The woman humped through to the kitchen to continue her work.
“Doctor Watson and Mr. Holmes?” said Daniel.
“We couldn’t very well use our own names, dear boy. The names are from my story.”
Daniel remembered the copy of Beeton’s Christmas Annual which Arthur had sent him. His first mystery story, published at last. “Ah. Yes, of course.”
“You haven’t read it, have you?”
“I keep meaning to get round to it. I’m sorry.”
“Don’t worry, you’re in good company.” Arthur paused before the green door to the front bedroom.
“Are you sure you want to see this?” Arthur asked.
Daniel nodded.
Arthur took the door knob and turned it. The door creaked open and revealed a dimly lit room. Daniel gasped with recognition. He had seen it, even though he had never been here before.
They stepped inside and closed the door behind them. Light came in through the curtains, which were open only by the width of a palm.
The room was small, with just enough space for a brass railed bed, a wardrobe, a dresser, a wooden chair.
Their eyes fell on the bed and the deep impression Louisa Gill’s body had left. The white sheets were crimson stained, the blood already dark and dry.

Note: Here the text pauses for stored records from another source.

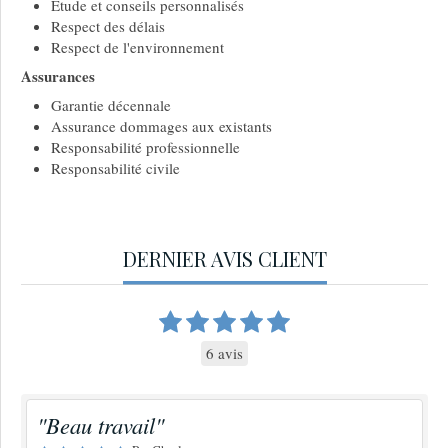
Etude et conseils personnalisés
Respect des délais
Respect de l'environnement
Assurances
Garantie décennale
Assurance dommages aux existants
Responsabilité professionnelle
Responsabilité civile
DERNIER AVIS CLIENT
6 avis
"Beau travail"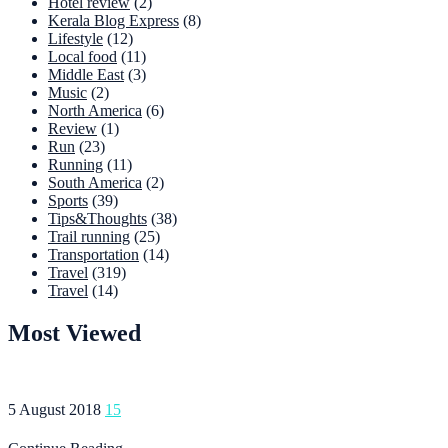
Hotel review
(2)
Kerala Blog Express
(8)
Lifestyle
(12)
Local food
(11)
Middle East
(3)
Music
(2)
North America
(6)
Review
(1)
Run
(23)
Running
(11)
South America
(2)
Sports
(39)
Tips&Thoughts
(38)
Trail running
(25)
Transportation
(14)
Travel
(319)
Travel
(14)
Most Viewed
5 August 2018
15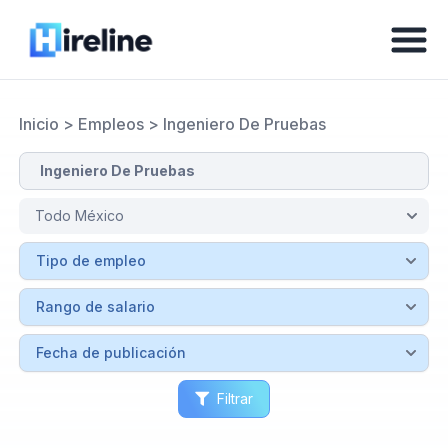
Inicio
>
Empleos
>
Ingeniero De Pruebas
Filtrar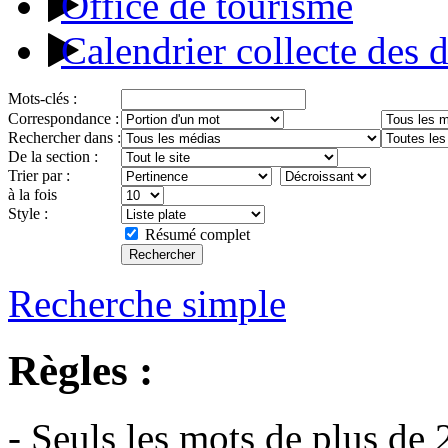
Office de tourisme
Calendrier collecte des 
Mots-clés :
Correspondance :
Rechercher dans :
De la section :
Trier par :
à la fois
Style :
Résumé complet
Recherche simple
Règles :
- Seuls les mots de plus de 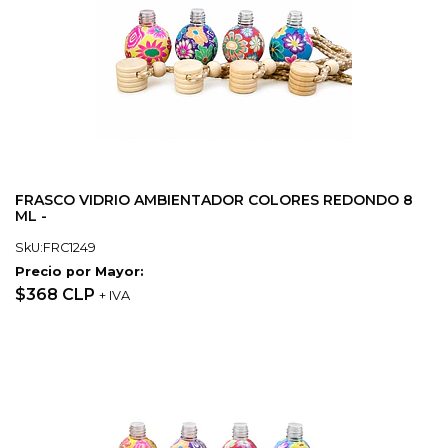
FRASCO VIDRIO AMBIENTADOR COLORES REDONDO 8
ML -
SkU:FRC1249
Precio por Mayor:
$368 CLP
+ IVA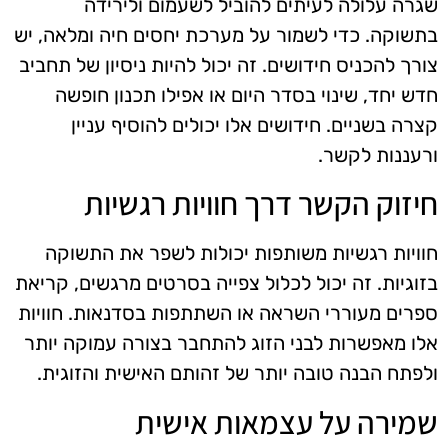
שגרה עלולה לעיתים להוביל לשעמום ולירידה
בתשוקה. כדי לשמור על מערכת יחסים חיה ומלאה, יש
צורך להכניס חידושים. זה יכול להיות ניסיון של תחביב
חדש יחד, שינוי בסדר היום או אפילו תכנון חופשה
קצרה בשניים. חידושים אלו יכולים להוסיף עניין
ורעננות לקשר.
חיזוק הקשר דרך חוויות רגשיות
חוויות רגשיות משותפות יכולות לשפר את התשוקה
בזוגיות. זה יכול לכלול צפייה בסרטים מרגשים, קריאת
ספרים מעוררי השראה או השתתפות בסדנאות. חוויות
אלו מאפשרות לבני הזוג להתחבר בצורה עמוקה יותר
ולפתח הבנה טובה יותר של זהותם האישית והזוגית.
שמירה על עצמאות אישית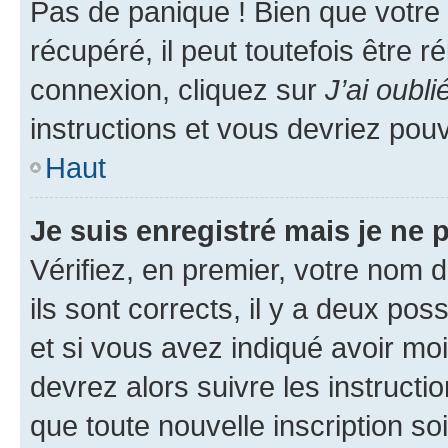
Pas de panique ! Bien que votre
récupéré, il peut toutefois être ré
connexion, cliquez sur
J’ai oubl
instructions et vous devriez pou
Haut
Je suis enregistré mais je ne
Vérifiez, en premier, votre nom d
ils sont corrects, il y a deux pos
et si vous avez indiqué avoir moi
devrez alors suivre les instruct
que toute nouvelle inscription s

Arthur lifted the pillow, revealing a white nightdress, neatly folded. “She undressed but didn’t put on her nightgown.”
Pinned to the wall above the bed, a pastel sketch of Christ Church, Birmingham, a great spray of crimson across it.
Daniel gagged and took out his red silk handkerchief, covering his mouth. Arthur patted him on the shoulder and peered closely at the contents of the dresser, a pile of newly bought pencils at the centre.
“What are we looking for?” Daniel asked.